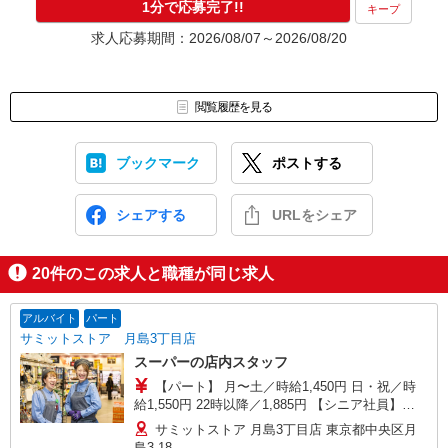
1分で応募完了!!
キープ
求人応募期間：2026/08/07～2026/08/20
閲覧履歴を見る
ブックマーク
ポストする
シェアする
URLをシェア
20
件のこの求人と職種が同じ求人
アルバイト
パート
サミットストア 月島3丁目店
スーパーの店内スタッフ
【パート】 月〜土／時給1,450円 日・祝／時
給1,550円 22時以降／1,885円 【シニア社員】
※65歳以上のパート 月〜土／時給1,400円 日・祝
サミットストア 月島3丁目店 東京都中央区月
／時給1,500円 22時以降／時給1,820円 【アルバイ
島3-18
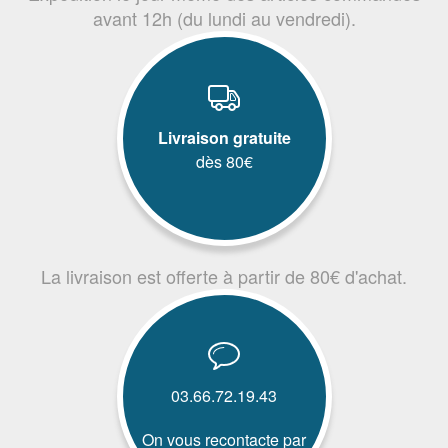
avant 12h (du lundi au vendredi).
Livraison gratuite
dès 80€
La livraison est offerte à partir de 80€ d'achat.
03.66.72.19.43
On vous recontacte par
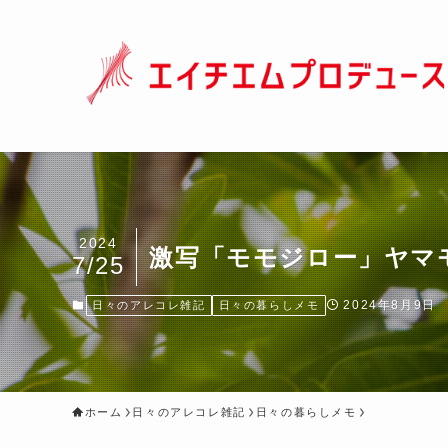
2024
激写「モモジロー」ヤマ
7/25
2024年8月9日
日々のアレコレ雑記
日々の暮らしメモ
ホーム
日々のアレコレ雑記
日々の暮らしメモ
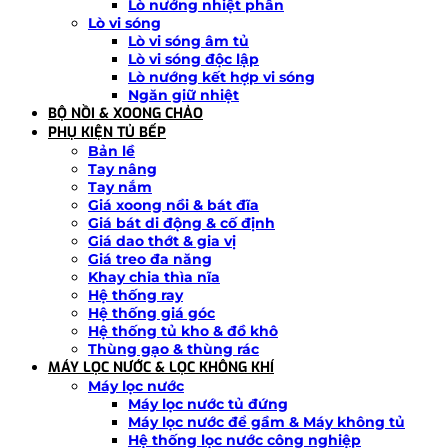
Lò nướng nhiệt phân
Lò vi sóng
Lò vi sóng âm tủ
Lò vi sóng độc lập
Lò nướng kết hợp vi sóng
Ngăn giữ nhiệt
BỘ NỒI & XOONG CHẢO
PHỤ KIỆN TỦ BẾP
Bản lề
Tay nâng
Tay nắm
Giá xoong nồi & bát đĩa
Giá bát di động & cố định
Giá dao thớt & gia vị
Giá treo đa năng
Khay chia thìa nĩa
Hệ thống ray
Hệ thống giá góc
Hệ thống tủ kho & đồ khô
Thùng gạo & thùng rác
MÁY LỌC NƯỚC & LỌC KHÔNG KHÍ
Máy lọc nước
Máy lọc nước tủ đứng
Máy lọc nước để gầm & Máy không tủ
Hệ thống lọc nước công nghiệp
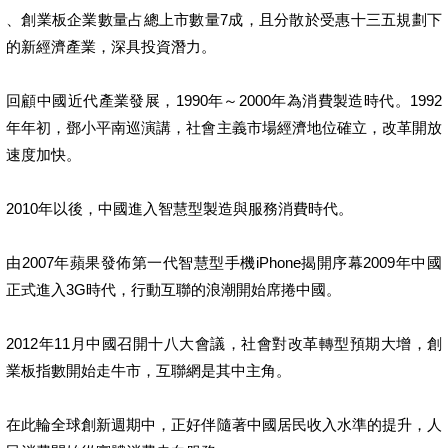
、創業板企業數量占總上市數量7成，且分散於受惠十三五規劃下
的新經濟產業，深具投資潛力。
回顧中國近代產業發展，1990年～2000年為消費製造時代。1992
年年初，鄧小平南巡演講，社會主義市場經濟地位確立，改革開放
速度加快。
2010年以後，中國進入智慧型製造與服務消費時代。
由2007年蘋果發佈第一代智慧型手機iPhone揭開序幕2009年中國
正式進入3G時代，行動互聯的浪潮開始席捲中國。
2012年11月中國召開十八大會議，社會對改革轉型預期大增，創
業板指數開始走牛市，互聯網是其中主角。
在此輪全球創新週期中，正好伴隨著中國居民收入水準的提升，人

— Exercise —
Copy out each line of the data that holds the string "nướng".

— Reply to the exercise —
Lò nướng nhiệt phân
Lò nướng kết hợp vi sóng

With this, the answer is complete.